Das UGV mit 10 cm Höhe mag klein erscheinen, doch seine Entwicklung war alles andere als eine Kleinigkeit. An allen Ecken und Enden wurde das Entwicklerteam mit widersprüchlichen Leistungsanforderungen konfrontiert: So sollte das System leistungsstark, aber klein sein, es sollte ein hohes Drehmoment entwickeln, aber zugleich mit einer einzigen Akkuladung eine lange Betriebszeit haben. Es mussten Kompromisse geschlossen, Komponenten optimiert und Prioritäten bei den Spezifikationen gesetzt werden. Dennoch kann der dabei entstandene Roboter jetzt alle seine Aufgaben gut bewältigen.

Die wichtigste Anforderung war ausreichende Antriebskraft; schließlich nützt ein UGV für Such- und Rettungseinsätze nicht viel, wenn es das Zielgebiet nicht erreicht. Zur Fortbewegung über Geröll oder in unebenem Gelände wird ein beträchtliches Maß an Drehmoment benötigt. Normalerweise würde jeder Ingenieur einfach einen Motor wählen, der groß genug ist, um für den benötigten Vortrieb zu sorgen, doch die kompakte Bauform des Scout setzte dieser Möglichkeit enge Grenzen.

Der zweite naheliegende Ansatz, nämlich die Verwendung eines zusätzlichen Getriebes mit hohem Untersetzungsverhältnis zur Umwandlung von Motordrehzahl in Drehmoment, war auch keine Option: Einerseits wäre der Antrieb im verfügbaren Raum nicht mehr unterzubringen gewesen und andererseits hätte eine Drehmomenterhöhung mit einer Verringerung der Geschwindigkeit erkauft werden müssen, was in einem Such- und Rettungsroboter nicht akzeptabel ist.

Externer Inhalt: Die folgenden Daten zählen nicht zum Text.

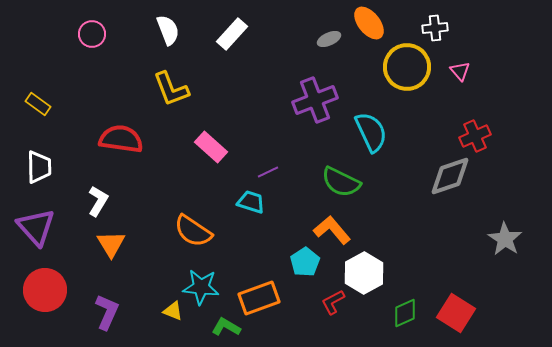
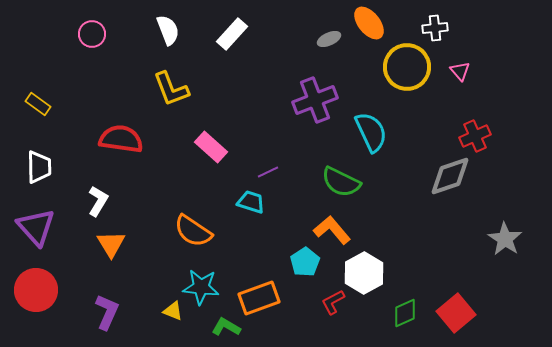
red circle: moved 9 px left
red square: rotated 18 degrees clockwise
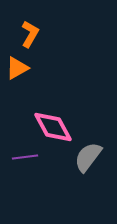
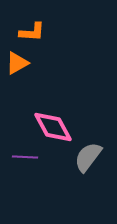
orange L-shape: moved 2 px right, 2 px up; rotated 64 degrees clockwise
orange triangle: moved 5 px up
purple line: rotated 10 degrees clockwise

Was für dieses Projekt benötigt wurde, waren Motoren mit hoher Leistungsdichte und dem Durchmesser einer Zigarette. Die Antwort gab die Faulhaber-Schwester Micromo aus den USA mit 8- und 10-mm-Gleichstrommotoren. „Faulhaber hatte die beste verfügbare Lösung in dem von uns gesuchten Größenbereich", berichtet Patrick McKinney, leitender Geschäftsführer von Recon-Robotics.